TO DO: The answer must give back every line of the data exactly, with no pictures.

Saved data entries
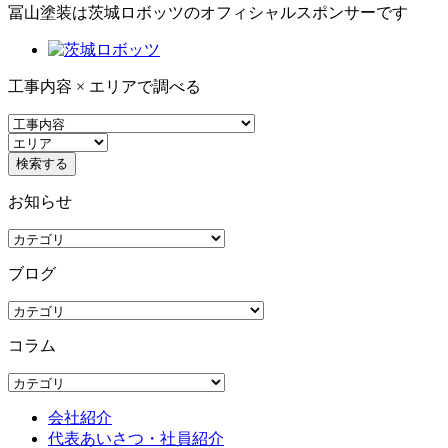
冨山塗装は茨城ロボッツのオフィシャルスポンサーです
工事内容 × エリアで調べる
お知らせ
ブログ
コラム
会社紹介
代表あいさつ・社員紹介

ANSWER TO THE PROBLEM:
冨山塗装は茨城ロボッツのオフィシャルスポンサーです
工事内容 × エリアで調べる
お知らせ
ブログ
コラム
会社紹介
代表あいさつ・社員紹介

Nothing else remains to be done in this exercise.